▶ Problem
Copy each line of the records that holds the string "ihan".

▶ Provided data
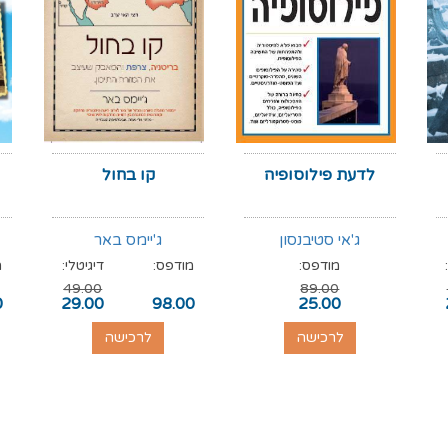
לדעת פילוסופיה
קו בחול
ג'אי סטיבנסון
ג'יימס באר
מודפס:
מודפס:
דיגיטלי:
מ
49.00
89.00
0
29.00
98.00
25.00
לרכישה
לרכישה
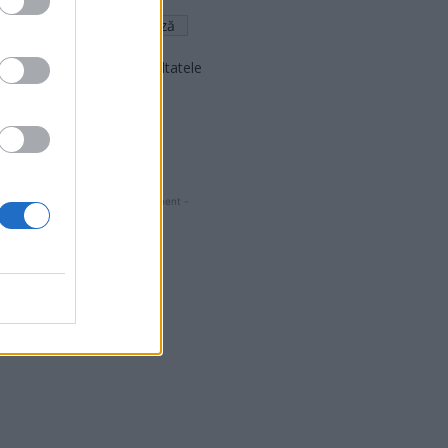
Arată rezultatele
Arhiva sondajelor
- Advertisment -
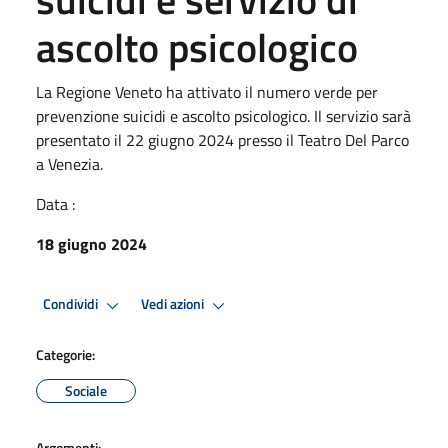
ascolto psicologico
La Regione Veneto ha attivato il numero verde per
prevenzione suicidi e ascolto psicologico. Il servizio sarà
presentato il 22 giugno 2024 presso il Teatro Del Parco
a Venezia.
Data :
18 giugno 2024
Condividi
Vedi azioni
Categorie:
Sociale
Argomenti:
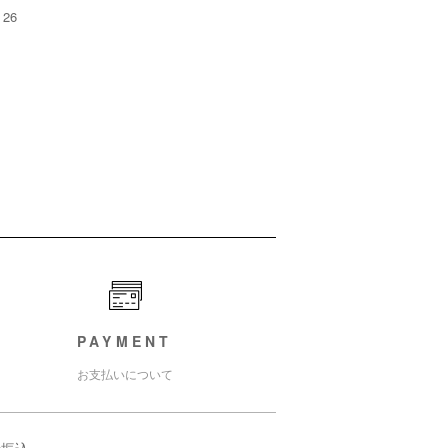
26
PAYMENT
お支払いについて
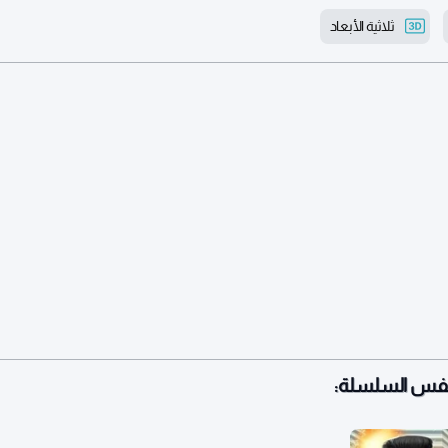
ثلاثية الأبعاد
نفس السلسلة:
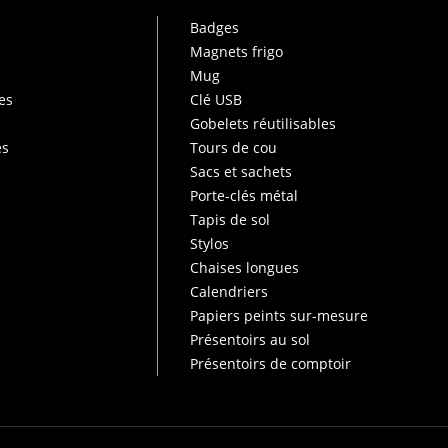
Badges
Magnets frigo
Mug
es
Clé USB
Gobelets réutilisables
es
Tours de cou
Sacs et sachets
Porte-clés métal
Tapis de sol
Stylos
Chaises longues
Calendriers
Papiers peints sur-mesure
Présentoirs au sol
Présentoirs de comptoir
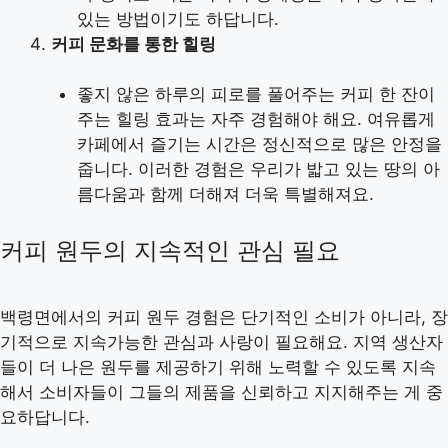
있는 방법이기도 하답니다.
커피 문화를 통한 힐링
좋지 않은 하루의 피로를 풀어주는 커피 한 잔이
주는 힐링 효과는 자주 경험해야 해요. 여유롭게
카페에서 즐기는 시간은 정신적으로 많은 안정을
줍니다. 이러한 경험은 우리가 밟고 있는 땅의 아
름다움과 함께 더해져 더욱 특별해져요.
커피 원두의 지속적인 관심 필요
백령면에서의 커피 원두 경험은 단기적인 소비가 아니라, 장
기적으로 지속가능한 관심과 사랑이 필요해요. 지역 생산자
들이 더 나은 원두를 제공하기 위해 노력할 수 있도록 지속
해서 소비자들이 그들의 제품을 신뢰하고 지지해주는 게 중
요하답니다.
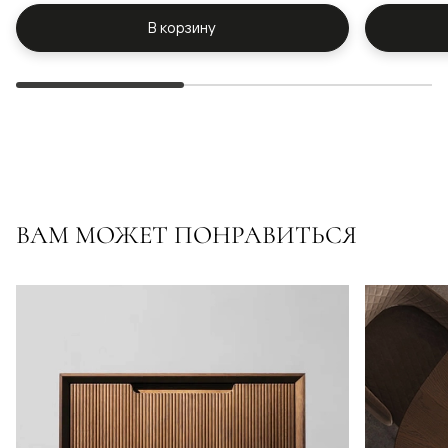
В корзину
ВАМ МОЖЕТ ПОНРАВИТЬСЯ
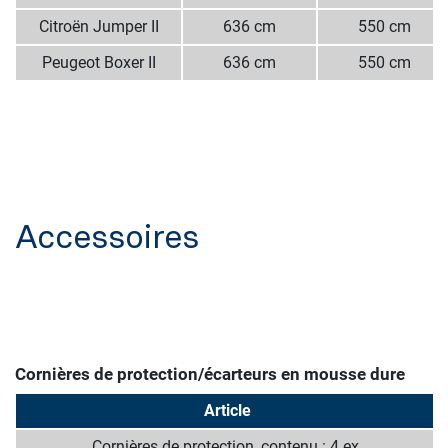
Citroёn Jumper II
636 cm
550 cm
Peugeot Boxer II
636 cm
550 cm
Accessoires
Cornières de protection/écarteurs en mousse dure
Article
Cornières de protection, contenu : 4 ex.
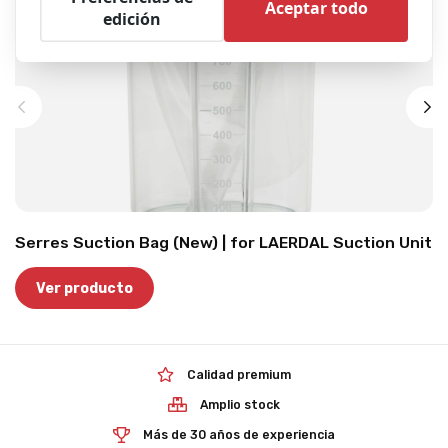
Aceptar todo
edición
Serres Suction Bag (New) | for LAERDAL Suction Unit
Ver producto
Calidad premium
Amplio stock
Más de 30 años de experiencia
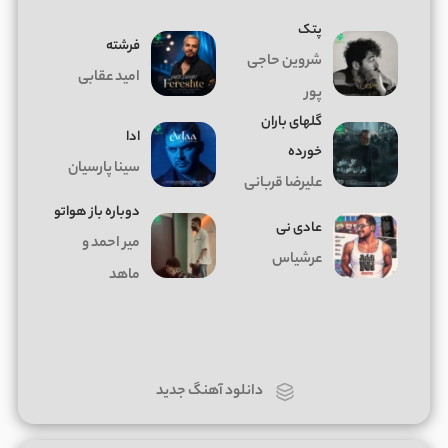
پتک
فرشته
شروین حاجی
امید عقابی
پور
گلهای باران
ادا
خورده
سینا پارسیان
علیرضا قربانی
دوباره باز هواتو
عادی نی
میر احمد و
عرشیاس
ماهد
دانلود آهنگ جدید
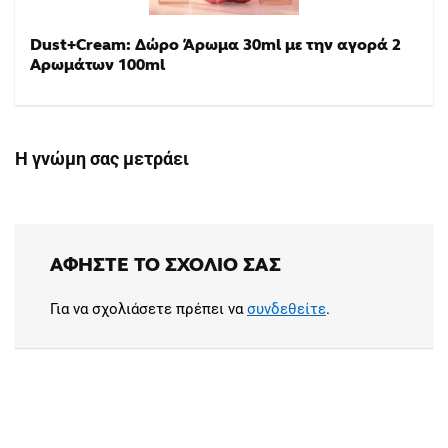
Dust+Cream: Δώρο Άρωμα 30ml με την αγορά 2
Αρωμάτων 100ml
Η γνώμη σας μετράει
ΑΦΉΣΤΕ ΤΟ ΣΧΌΛΙΟ ΣΑΣ
Για να σχολιάσετε πρέπει να
συνδεθείτε
.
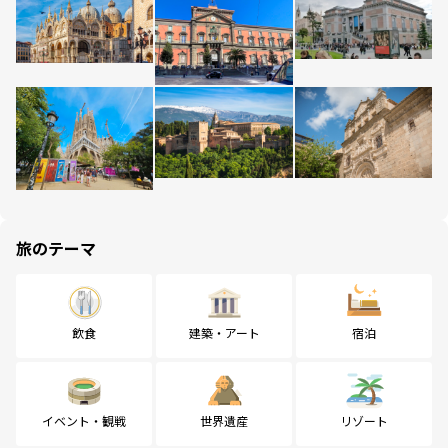
旅のテーマ
飲食
建築・アート
宿泊
イベント・観戦
世界遺産
リゾート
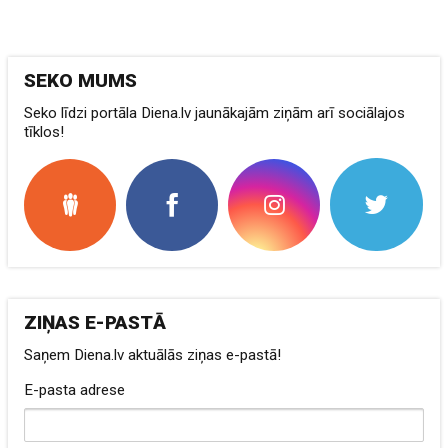
SEKO MUMS
Seko līdzi portāla Diena.lv jaunākajām ziņām arī sociālajos
tīklos!
ZIŅAS E-PASTĀ
Saņem Diena.lv aktuālās ziņas e-pastā!
E-pasta adrese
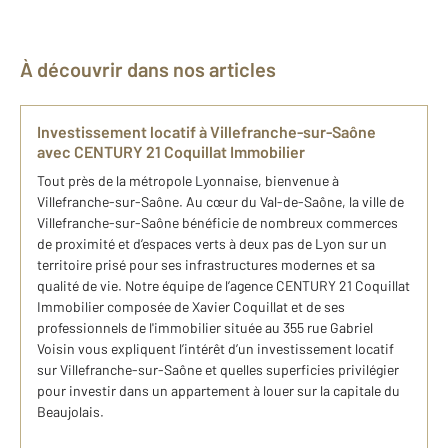
À découvrir dans nos articles
Investissement locatif à Villefranche-sur-Saône
avec CENTURY 21 Coquillat Immobilier
Tout près de la métropole Lyonnaise, bienvenue à
Villefranche-sur-Saône. Au cœur du Val-de-Saône, la ville de
Villefranche-sur-Saône bénéficie de nombreux commerces
de proximité et d’espaces verts à deux pas de Lyon sur un
territoire prisé pour ses infrastructures modernes et sa
qualité de vie. Notre équipe de l’agence CENTURY 21 Coquillat
Immobilier composée de Xavier Coquillat et de ​s​es
professionnels de l'immobilier située au 355 rue Gabriel
Voisin vous expliquent l’intérêt d’un investissement locatif
sur Villefranche-sur-Saône et quelles superficies privilégier
pour investir dans un appartement à louer sur la capitale du
Beaujolais.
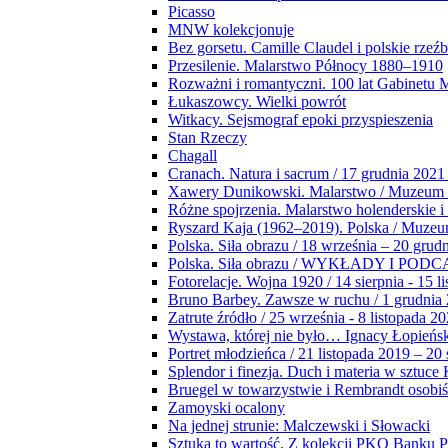
Picasso
MNW kolekcjonuje
Bez gorsetu. Camille Claudel i polskie rzeź
Przesilenie. Malarstwo Północy 1880–1910
Rozważni i romantyczni. 100 lat Gabinetu
Łukaszowcy. Wielki powrót
Witkacy. Sejsmograf epoki przyspieszenia
Stan Rzeczy
Chagall
Cranach. Natura i sacrum / 17 grudnia 2021
Xawery Dunikowski. Malarstwo / Muzeum 
Różne spojrzenia. Malarstwo holenderskie i
Ryszard Kaja (1962–2019). Polska / Muze
Polska. Siła obrazu / 18 września – 20 grud
Polska. Siła obrazu / WYKŁADY I POD
Fotorelacje. Wojna 1920 / 14 sierpnia - 15 l
Bruno Barbey. Zawsze w ruchu / 1 grudnia
Zatrute źródło / 25 września - 8 listopada 2
Wystawa, której nie było… Ignacy Łopieńs
Portret młodzieńca / 21 listopada 2019 – 20
Splendor i finezja. Duch i materia w sztuce 
Bruegel w towarzystwie i Rembrandt osobiś
Zamoyski ocalony
Na jednej strunie: Malczewski i Słowacki
Sztuka to wartość. Z kolekcji PKO Banku P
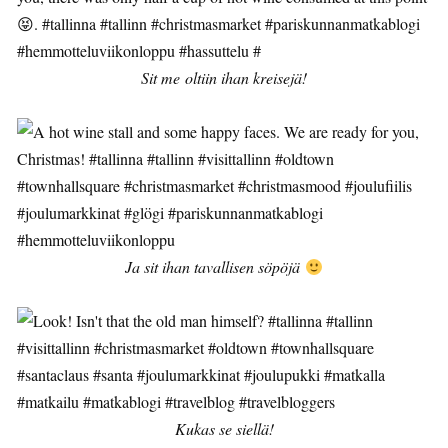
Sit me oltiin ihan kreisejä!
Ja sit ihan tavallisen söpöjä
Kukas se siellä!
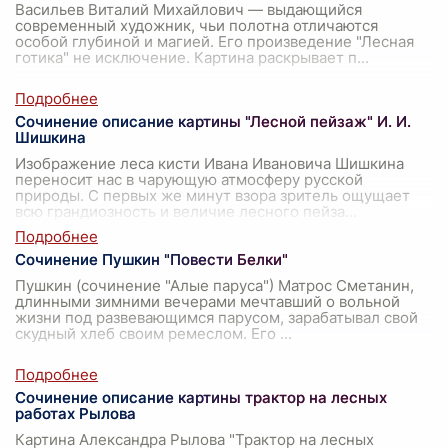
Васильев Виталий Михайлович — выдающийся
современный художник, чьи полотна отличаются
особой глубиной и магией. Его произведение "Лесная
готика" не исключение. Картина раскрывает п
...
Сочинение описание картины "Лесной пейзаж" И. И.
Шишкина
Изображение леса кисти Ивана Ивановича Шишкина
переносит нас в чарующую атмосферу русской
природы. С первых же минут взора зритель ощущает
всю грандиозность и величие лесного пейза
...
Сочинение Пушкин "Повести Белки"
Пушкин (сочинение "Алые паруса") Матрос Сметанин,
длинными зимними вечерами мечтавший о вольной
жизни под развевающимся парусом, зарабатывал свой
скудный хлеб своим ремеслом. Его
...
Сочинение описание картины трактор на лесных
работах Рылова
Картина Александра Рылова "Трактор на лесных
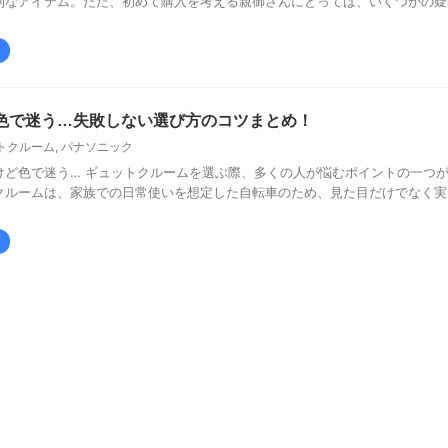
利なアイテム。ただ、初めて購入を考える親御さんにとっては、いくつかの疑
色で迷う…失敗しない選び方のコツまとめ！
トクルーム
,
パナソニック
けど色で迷う… ギュットクルームを選ぶ際、多くの人が悩むポイントの一つ
クルームは、家族での日常使いを想定した自転車のため、見た目だけでなく実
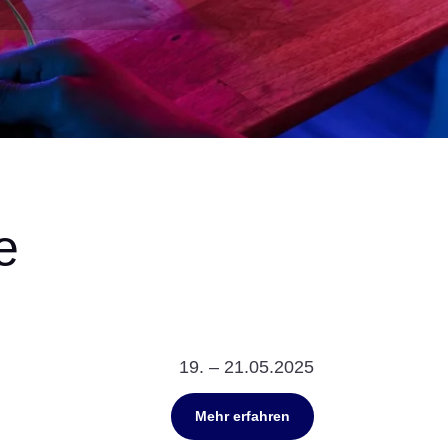
e
19. – 21.05.2025
Mehr erfahren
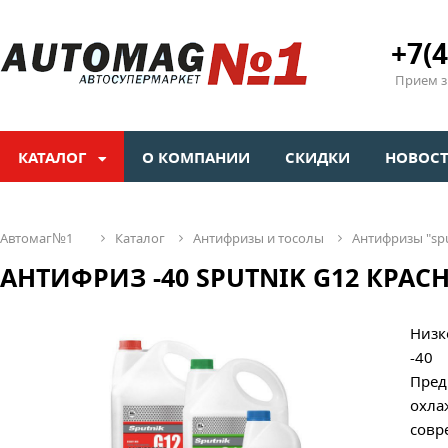
+7(4
Прием зв
КАТАЛОГ
О КОМПАНИИ
СКИДКИ
НОВОС
автомаг№1
каталог
антифризы и тосолы
антифризы "sp
АНТИФРИЗ -40 SPUTNIK G12 КРАСН
Низк
-40
Пред
охла
совр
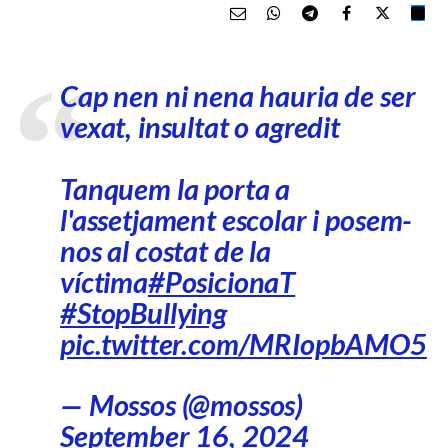
Cap nen ni nena hauria de ser
vexat, insultat o agredit
Tanquem la porta a
l'assetjament escolar i posem-
nos al costat de la
víctima
#PosicionaT
#StopBullying
pic.twitter.com/MRIopbAMO5
— Mossos (@mossos)
September 16, 2024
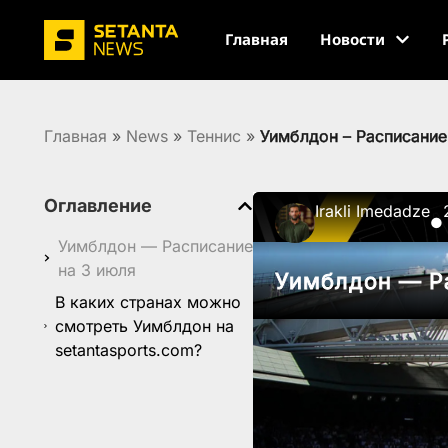
Главная
Новости
Главная
»
News
»
Теннис
»
Уимблдон – Расписание 
Оглавление
Irakli Imedadze
●
Уимблдон — Расписание
на 3 июля
Уимблдон — Ра
В каких странах можно
смотреть Уимблдон на
setantasports.com?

▶ Solution to this task
Sit me oltiin ihan kreisejä!
Ja sit ihan tavallisen söpöjä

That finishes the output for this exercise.